Former revolutionary youth across the country and in exile celebrated the occasion alone, posting pictures of their younger selves on Facebook, sitting in tents in the former revolutionary encampments, and marching in the streets, always smiling. Praise flooded the comments sections with references to “the beautiful days” and the “true” and “glorious” revolution. They recalled, in awe of themselves and one another, their ‘civility’ and how former adversaries united in recognition of a shared enemy (the regime of President Ali Abdullah Saleh, 1978-2012). They spoke of this event as a life-affirming moment, something innately good and to be recovered at the opportune moment. While there was a degree of pleasure to be had in recalling this moment, it also belied a painful anxiety about the passing of time and the finitude of the human life course. A message from a friend questioned the possibility of ever achieving such unity again, hinting despondently at the present dispersal and division among old friends and comrades who had sat together in the revolutionary camps.

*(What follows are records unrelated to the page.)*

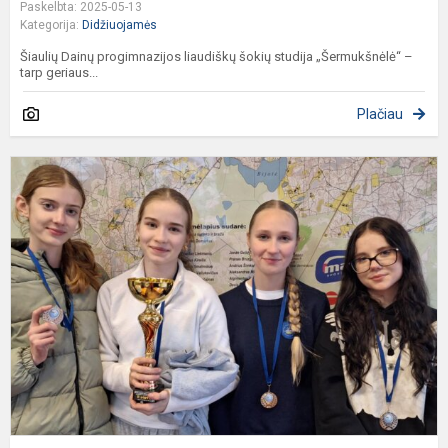
Paskelbta: 2025-05-13
Kategorija:
Didžiuojamės
Šiaulių Dainų progimnazijos liaudiškų šokių studija „Šermukšnėlė“ –
tarp geriaus...
Plačiau
T
v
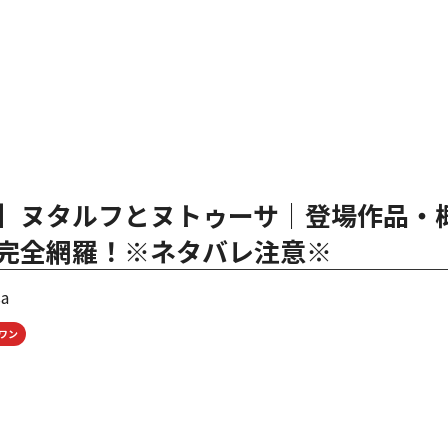
】ヌタルフとヌトゥーサ│登場作品・
完全網羅！※ネタバレ注意※
sa
ワン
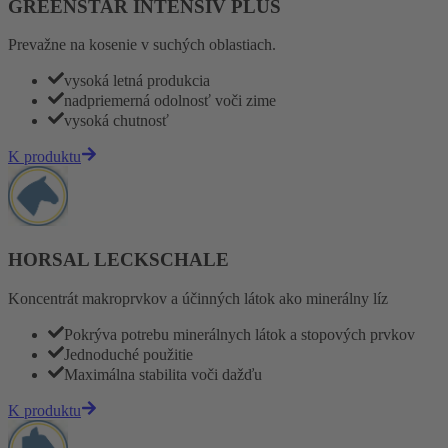
GREENSTAR INTENSIV PLUS
Prevažne na kosenie v suchých oblastiach.
vysoká letná produkcia
nadpriemerná odolnosť voči zime
vysoká chutnosť
K produktu
HORSAL LECKSCHALE
Koncentrát makroprvkov a účinných látok ako minerálny líz
Pokrýva potrebu minerálnych látok a stopových prvkov
Jednoduché použitie
Maximálna stabilita voči dažďu
K produktu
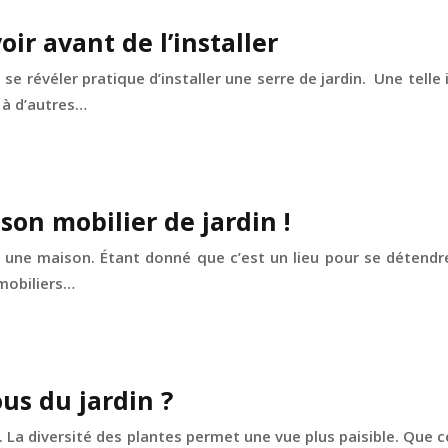
oir avant de l’installer
e révéler pratique d’installer une serre de jardin. Une telle 
 à d’autres…
son mobilier de jardin !
ns une maison. Étant donné que c’est un lieu pour se détend
mobiliers…
s du jardin ?
. La diversité des plantes permet une vue plus paisible. Que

Another social media post stressed the importance of recounting the significant moments of resistance. We were told that every detail of the revolution must be recorded, from the first cry of “we are peaceful!”, to the first tent erected, to the first martyr, and the first collective prayer. They recalled the massacres in the camps as moments in which the purity of sacrifice converged with the creativity of politics. We were reminded of the Life March—a 250-kilometer exodus from Taiz’s Freedom Square to Sana’a’s Change Square in late 2011—as the “sacred” journey of resistance through which “the youth” sought to save the revolution from the machinations of political parties (especially al-Islah/ The Yemeni Congress for Reform) and foreign delegations (the United Nations and the then US ambassador). It called for writing every detail of this moment, no matter how small: how it was planned, how they navigated the mountains on foot day and night, what they ate, what they talked about, how they were received along the way, and the moment when they descended into Sana’a to be met with machine-gun fire on Seventy Street. The post emphasized that “to remember the Life March is to inscribe its place in the history of the 2011 revolution both as an enduring revolutionary act and an inspiration for generations, and a revolution, to come.”
Purity and Betrayal
Grandiose statements alluding to the purity of the past came from a place of unprecedented torment. The majority of the youth who responded to the tenth anniversary as a chance to share memories of a long-lost moment, have spent the last several years unemployed, at home, isolated, and targets themselves of a secondary revolution that took the nation by storm in 2014. For these youth what happened in 2014 was an act of betrayal, with an apparent ally from the revolutionary camps breaking rank, sacking the transitional government, spreading militarily throughout the nation, and putting their own interests before those of the people. Within months of the takeover, a twenty-two-state coalition spearheaded by Saudi Arabia, the United Arab Emirates, and the transitional government retaliated with devastating military force. The new revolutionaries, known as Ansar Allah (often called ‘Houthis’), had originally emerged as a Zaydi revivalist movement in the 1980s in response to religiously and politically motivated discrimination by the Saleh regime and Saudi hegemony. In their eyes, the 1962 Republican Revolution that overthrew the Zaydi imamate had come to serve as a pretext for banishing them from political life altogether. Throughout the revolution, they had suspected the hand of their adversaries—many of whom now claimed revolutionary identities—in steering the course of the event in their own favour. In the final roadmap of the 2013-14 National Dialogue Conference—an event heralded as a “political solution” by the UN envoy to the many divisions and schisms throughout the country—they (as with other groups, such the Southern Independence Movement) foresaw in its rhetoric of “saving Yemen” a plan to forsake their revolutionary efforts and the sacrifices of their martyrs, by confining them to a life of forced economic deprivation in the newly proposed federal divisions. Whichever betrayal one chooses to believe, most of the population today have suffered the brutality of the Saudi bombing campaign which commenced in 2015 and whose targets have not just been the new revolutionaries but the basic infrastructure through which life is possible. Many of those who condemn the Saudi campaign also condemn the tyranny of Ansar Allah, whose respect for human life, and human difference they regard as no greater than that of the drones flying overhead.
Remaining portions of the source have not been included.